Grammarly, platform bantuan menulis populer yang dimiliki oleh Superhuman, terlibat dalam gugatan class action yang menuduh penggunaan nama dan identitas tokoh terkemuka secara tidak sah dalam fitur “Expert Review” baru yang didukung AI. Gugatan tersebut, yang diajukan di Distrik Selatan New York, mengklaim bahwa perusahaan tersebut menyalahgunakan kemiripan dengan jurnalis, penulis, dan profesional lainnya—termasuk Julia Angwin, penggugat utama dan pendiri organisasi berita nirlaba The Markup—untuk memberikan kredibilitas pada saran pengeditan AI-nya.
Inti Sengketa
Gugatan tersebut berpusat pada keputusan Grammarly untuk menyajikan masukan yang dihasilkan AI seolah-olah datang langsung dari pakar terkenal tanpa persetujuan mereka. Hal ini termasuk menggunakan nama seperti Stephen King dan Neil deGrasse Tyson sebagai editor virtual, sebuah praktik yang langsung menuai kritik setelah terungkap. Meskipun ada penafian yang menyatakan bahwa para ahli ini tidak mendukung alat ini, implikasinya jelas: pengguna menerima masukan dari pihak yang terpercaya.
Manusia Super sejak itu menghentikan fitur tersebut menyusul reaksi publik, menyatakan bahwa mereka akan “menata ulang” fitur tersebut untuk memberikan para ahli kontrol yang lebih besar atas representasi mereka.

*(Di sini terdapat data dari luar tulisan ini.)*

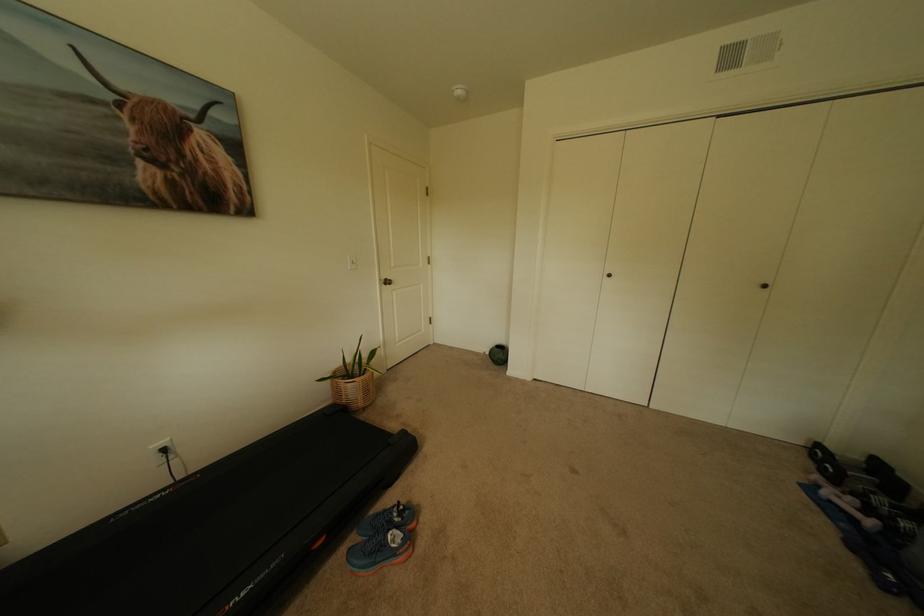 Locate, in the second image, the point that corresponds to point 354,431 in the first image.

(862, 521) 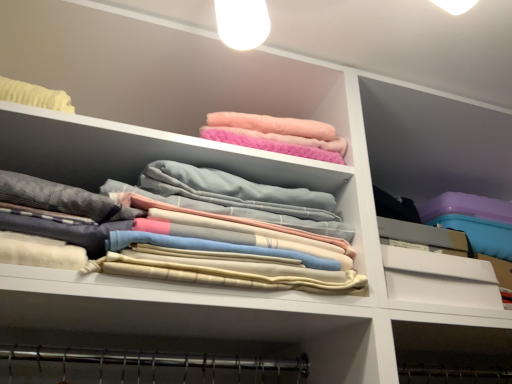 Question: Can you confirm if soft pastel fabric at center is bigger than white matte drawer at right?

Choices:
 (A) yes
 (B) no

Answer: (A)

Question: Is the depth of soft pastel fabric at center less than that of white matte drawer at right?

Choices:
 (A) no
 (B) yes

Answer: (B)

Question: Can you confirm if soft pastel fabric at center is shorter than white matte drawer at right?

Choices:
 (A) yes
 (B) no

Answer: (B)

Question: From the image's perspective, does soft pastel fabric at center appear lower than white matte drawer at right?

Choices:
 (A) no
 (B) yes

Answer: (A)

Question: From the image's perspective, is soft pastel fabric at center on white matte drawer at right?

Choices:
 (A) no
 (B) yes

Answer: (B)

Question: Does soft pastel fabric at center appear on the right side of white matte drawer at right?

Choices:
 (A) no
 (B) yes

Answer: (A)

Question: Is white matte drawer at right at the right side of soft pastel fabric at center?

Choices:
 (A) no
 (B) yes

Answer: (B)

Question: Is the surface of white matte drawer at right in direct contact with soft pastel fabric at center?

Choices:
 (A) no
 (B) yes

Answer: (A)

Question: Does white matte drawer at right have a lesser height compared to soft pastel fabric at center?

Choices:
 (A) no
 (B) yes

Answer: (B)

Question: From the image's perspective, is white matte drawer at right beneath soft pastel fabric at center?

Choices:
 (A) yes
 (B) no

Answer: (A)

Question: Is white matte drawer at right surrounding soft pastel fabric at center?

Choices:
 (A) yes
 (B) no

Answer: (B)

Question: Is white matte drawer at right positioned with its back to soft pastel fabric at center?

Choices:
 (A) no
 (B) yes

Answer: (A)

Question: Is soft pastel fabric at center bigger or smaller than white matte drawer at right?

Choices:
 (A) small
 (B) big

Answer: (B)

Namun, gugatan tersebut berpendapat bahwa kerugian telah terjadi, dengan menyatakan bahwa kerugian bagi kelompok penggugat melebihi $5 juta.
Masalah Hukum dan Etika
Dasar hukum gugatan tersebut didasarkan pada undang-undang lama di New York dan California yang melarang penggunaan nama dan rupa seseorang secara komersial tanpa izin. Menurut Peter Romer-Friedman, pengacara Angwin, kasus ini beralasan secara hukum. Secara lebih luas, gugatan ini menimbulkan pertanyaan kritis mengenai etika platform berbasis AI yang memanfaatkan reputasi individu tanpa persetujuan mereka.
Ini bukan hanya tentang dukungan selebriti; ini tentang penggunaan keahlian dan kredibilitas yang diperoleh dengan susah payah selama bertahun-tahun. Seperti yang dikatakan Angwin sendiri, hal ini mirip dengan skenario “deepfake”, di mana identitas seseorang dikloning demi keuntungan komersial. Kasus ini menyoroti betapa cepatnya alat AI dapat mengaburkan batas antara otoritas nyata dan keahlian simulasi.
Implikasi yang Lebih Luas
Gugatan ini muncul pada saat alat-alat yang didukung AI semakin banyak digunakan untuk meniru keterampilan dan keahlian manusia. Tren ini menimbulkan kekhawatiran mengenai kekayaan intelektual, integritas profesional, dan potensi misinformasi yang meluas. Jika perusahaan dapat dengan bebas mengeksploitasi reputasi tanpa akuntabilitas, hal ini akan merusak kepercayaan terhadap teknologi dan individu yang kemiripannya disalahgunakan.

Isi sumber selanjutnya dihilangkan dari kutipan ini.